Overview

A Trial to Investigate the Dose-linearity of BioChaperone® Combo 75/25 and the Safety at Three Different Doses in Subjects With Type 2 Diabetes

Status:
Completed

Trial end date:
2017-12-21

Target enrollment:
0

Participant gender:
All

Summary

This is a bicentric, double-blinded, randomised, four-period crossover phase 1 trial, using automated 30-hour euglycemic clamp in subjects with type 2 diabetes mellitus.

Phase:

Phase 1

Accepts Healthy Volunteers?

Details

Lead Sponsor:

Adocia

Treatments:

Biphasic Insulins
Insulin Lispro
Insulin, Isophane

Criteria

Inclusion Criteria:

- Male or female subject aged 18-70 years (both inclusive)

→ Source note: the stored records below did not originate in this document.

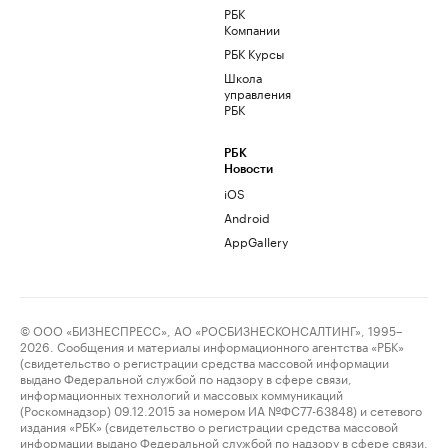
РБК
Компании
РБК Курсы
Школа
управления
РБК
РБК
Новости
iOS
Android
AppGallery
© ООО «БИЗНЕСПРЕСС», АО «РОСБИЗНЕСКОНСАЛТИНГ», 1995–
2026. Сообщения и материалы информационного агентства «РБК»
(свидетельство о регистрации средства массовой информации
выдано Федеральной службой по надзору в сфере связи,
информационных технологий и массовых коммуникаций
(Роскомнадзор) 09.12.2015 за номером ИА №ФС77-63848) и сетевого
издания «РБК» (свидетельство о регистрации средства массовой
информации выдано Федеральной службой по надзору в сфере связи,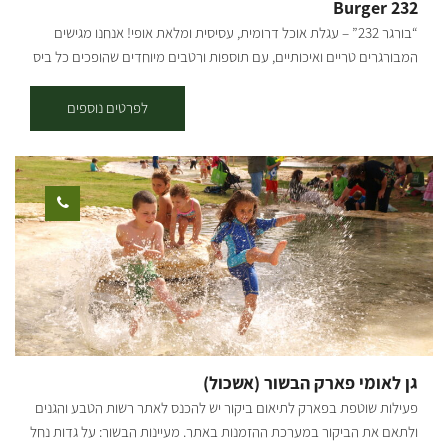
Burger 232
התצפית כיסופים. לאחר כ-4 ק"מ, בהמשך המסלול התפצלות לרוכבים
“בורגר 232” – עגלת אוכל דרומית, עסיסית ומלאת אופי! אנחנו מגישים
ממבואת גמה (שמאלה) או ממבואת בית הכנסת מעון (ימינה). קרדיט
המבורגרים טריים ואיכותיים, עם תוספות ורטבים מיוחדים שהופכים כל ביס
צילום: אילן שחם *המידע מתוך אתרים לה מדווש ומסלולי אופניים בשטח
לחוויה. יושבים סמוך לכביש 232 בקיבוץ מגן, פתוחים שני עד שבת!
עם קק"ל
מזמינים את כולם – לבוא לפתוח שולחן באוויר הפתוח. אוכל טוב, אווירה
לפרטים נוספים
טובה – מה צריך יותר מזה?! ייתכנו שינויים בימים ושעות הפתיחה, מומלץ
להתעדכן לפני הגעה.
גן לאומי פארק הבשור (אשכול)
פעילות שוטפת בפארק לתיאום ביקור יש להכנס לאתר רשות הטבע והגנים
ולתאם את הביקור במערכת ההזמנות באתר. מעיינות הבשור: על גדות נחל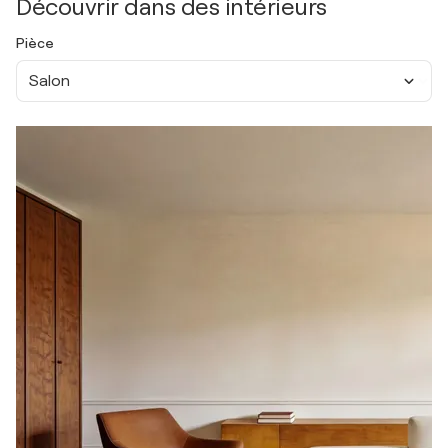
Découvrir dans des intérieurs
Pièce
Salon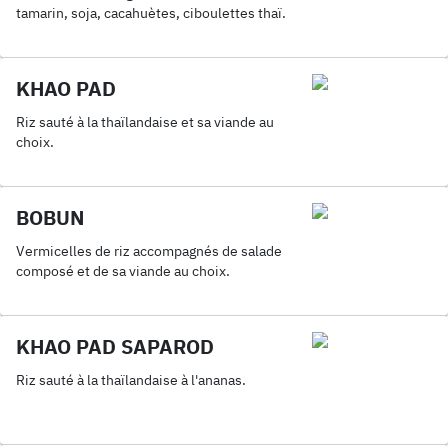
tamarin, soja, cacahuètes, ciboulettes thaï.
KHAO PAD
Riz sauté à la thaïlandaise et sa viande au
choix.
BOBUN
Vermicelles de riz accompagnés de salade
composé et de sa viande au choix.
KHAO PAD SAPAROD
Riz sauté à la thaïlandaise à l'ananas.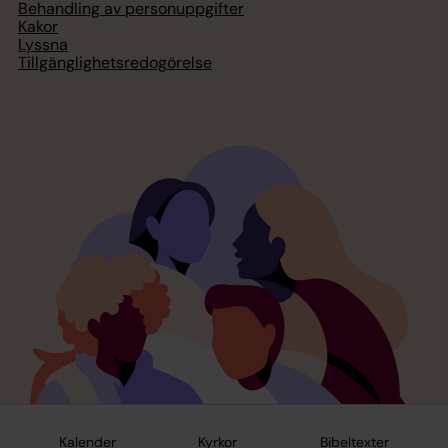
Behandling av personuppgifter
Kakor
Lyssna
Tillgänglighetsredogörelse
Kalender
Kyrkor
Bibeltexter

- Type 2 diabetes mellitus (as diagnosed clinically) for ≥ 12 months

- HbA1c level between 6.5% and 9.0 % (both inclusive)

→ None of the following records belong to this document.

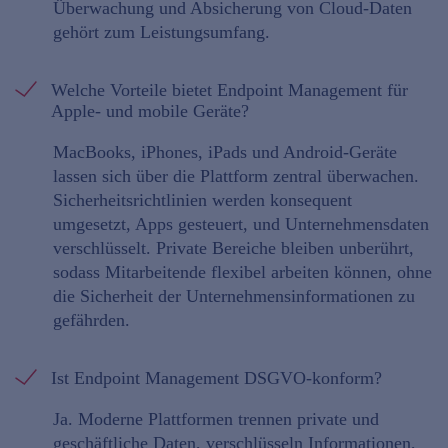
Überwachung und Absicherung von Cloud-Daten
gehört zum Leistungsumfang.
Welche Vorteile bietet Endpoint Management für
Apple- und mobile Geräte?
MacBooks, iPhones, iPads und Android-Geräte
lassen sich über die Plattform zentral überwachen.
Sicherheitsrichtlinien werden konsequent
umgesetzt, Apps gesteuert, und Unternehmensdaten
verschlüsselt. Private Bereiche bleiben unberührt,
sodass Mitarbeitende flexibel arbeiten können, ohne
die Sicherheit der Unternehmensinformationen zu
gefährden.
Ist Endpoint Management DSGVO-konform?
Ja. Moderne Plattformen trennen private und
geschäftliche Daten, verschlüsseln Informationen,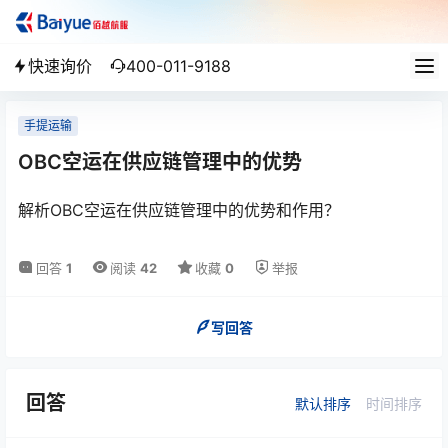
快速询价
400-011-9188
手提运输
OBC空运在供应链管理中的优势
解析OBC空运在供应链管理中的优势和作用？
回答
1
阅读
42
收藏
0
举报
写回答
回答
默认排序
时间排序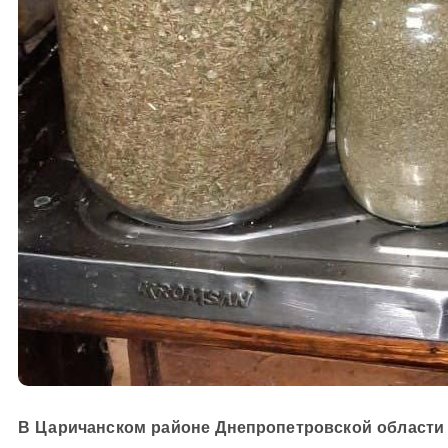
В Царичанском районе Днепропетровской области 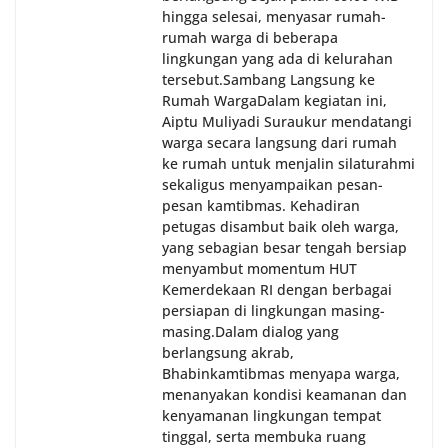
oleh Bhabinkamtibmas di wilayah Kelurahan
hingga selesai, menyasar rumah-
Sunggal sebagai bagian dari upaya menciptakan
rumah warga di beberapa
situasi Kamtibmas yang aman dan kondusif,
lingkungan yang ada di kelurahan
sekaligus menumbuhkan semangat nasionalisme
tersebut.‎Sambang Langsung ke
warga dalam menyambut Hari Kemerdekaan RI.
Rumah Warga‎Dalam kegiatan ini,
Aiptu Muliyadi Suraukur mendatangi
warga secara langsung dari rumah
ke rumah untuk menjalin silaturahmi
sekaligus menyampaikan pesan-
pesan kamtibmas. Kehadiran
petugas disambut baik oleh warga,
yang sebagian besar tengah bersiap
menyambut momentum HUT
Kemerdekaan RI dengan berbagai
persiapan di lingkungan masing-
masing.‎Dalam dialog yang
berlangsung akrab,
Bhabinkamtibmas menyapa warga,
menanyakan kondisi keamanan dan
kenyamanan lingkungan tempat
tinggal, serta membuka ruang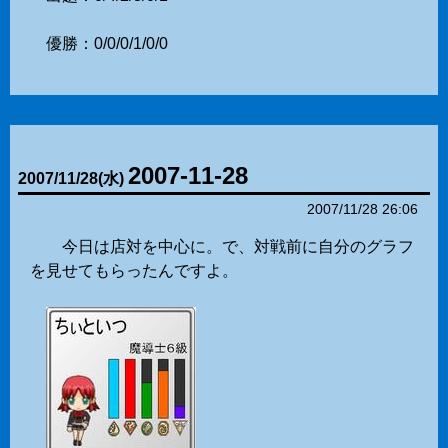
優勝：0/0/0/1/0/0
2007-11-28
2007
/
11
/
28
(水)
2007/11/28 26:06
今日は店対を中心に。で、対戦前に自分のグラフ
を見せてもらったんですよ。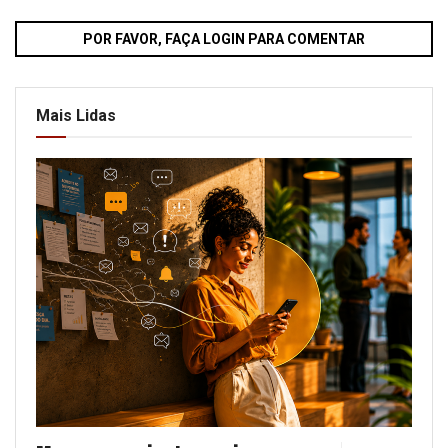
POR FAVOR, FAÇA LOGIN PARA COMENTAR
Mais Lidas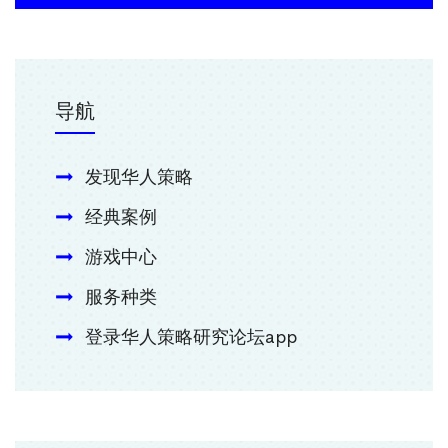
导航
发现华人策略
经典案例
游戏中心
服务种类
登录华人策略研究论坛app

- Body mass index between 20.0 and 40.0 kg/m2 (both inclusive)

- Body weight <= 125.0 kg at the screening visit

- Insulin-treated subjects. Total insulin dose of <= 1.2 (I)U/kg/day

Exclusion Criteria:

- Type 1 diabetes mellitus

- Known or suspected hypersensitivity to IMP(s) or related products

- Previous participation in this trial. Participation is defined as randomised.

- Receipt of any medicinal product in clinical development within 60 days before
randomisation in this trial.

- Clinically significant abnormal values for haematology, biochemistry, coagulation, or
urinalysis as judged by the Investigator considering the underlying disease.

- Supine blood pressure at screening (after resting for at least 5 min in supine
position) outside the range of 90-160 mmHg systolically or 50-95 mmHg diastolically
(excluding white-coat hypertension; therefore, if a repeated measurement shows values
within the range, the subject can be included in the trial); symptoms of arterial
hypotension and/or a heart rate at rest outside the range of 50-90 beats per minute.
This exclusion criterion also pertains to subjects being on anti-hypertensives.

- Women of child bearing potential not willing to use contraceptive methods.